→ Prompt: If an entry includes an image, drop the image and copy the rest verbatim.

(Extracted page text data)
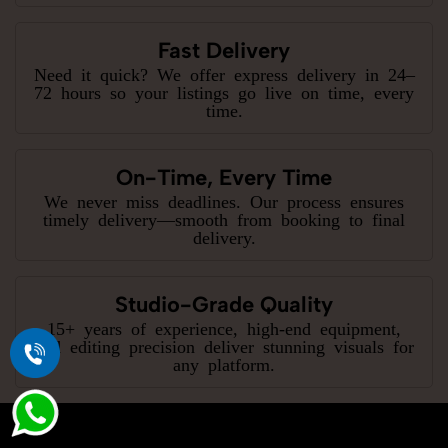
Fast Delivery
Need it quick? We offer express delivery in 24–
72 hours so your listings go live on time, every
time.
On-Time, Every Time
We never miss deadlines. Our process ensures
timely delivery—smooth from booking to final
delivery.
Studio-Grade Quality
15+ years of experience, high-end equipment,
and editing precision deliver stunning visuals for
any platform.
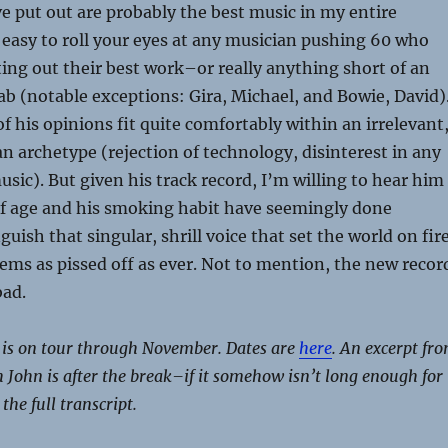
 put out are probably the best music in my entire
’s easy to roll your eyes at any musician pushing 60 who
ting out their best work–or really anything short of an
ab (notable exceptions: Gira, Michael, and Bowie, David)
f his opinions fit quite comfortably within an irrelevant
n archetype (rejection of technology, disinterest in any
ic). But given his track record, I’m willing to hear him
of age and his smoking habit have seemingly done
uish that singular, shrill voice that set the world on fir
eems as pissed off as ever. Not to mention, the new recor
bad.
is on tour through November. Dates are
here
. An excerpt fr
 John is after the break–if it somehow isn’t long enough for
 the full transcript.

→ Completed task:
Fast Delivery
Need it quick? We offer express delivery in 24–
72 hours so your listings go live on time, every
time.
On-Time, Every Time
We never miss deadlines. Our process ensures
timely delivery—smooth from booking to final
delivery.
Studio-Grade Quality
15+ years of experience, high-end equipment,
and editing precision deliver stunning visuals for
any platform.
 put out are probably the best music in my entire
’s easy to roll your eyes at any musician pushing 60 who
ting out their best work–or really anything short of an
ab (notable exceptions: Gira, Michael, and Bowie, David)
f his opinions fit quite comfortably within an irrelevant
n archetype (rejection of technology, disinterest in any
ic). But given his track record, I’m willing to hear him
of age and his smoking habit have seemingly done
uish that singular, shrill voice that set the world on fir
eems as pissed off as ever. Not to mention, the new recor
bad.
is on tour through November. Dates are
here
. An excerpt fr
 John is after the break–if it somehow isn’t long enough for
 the full transcript.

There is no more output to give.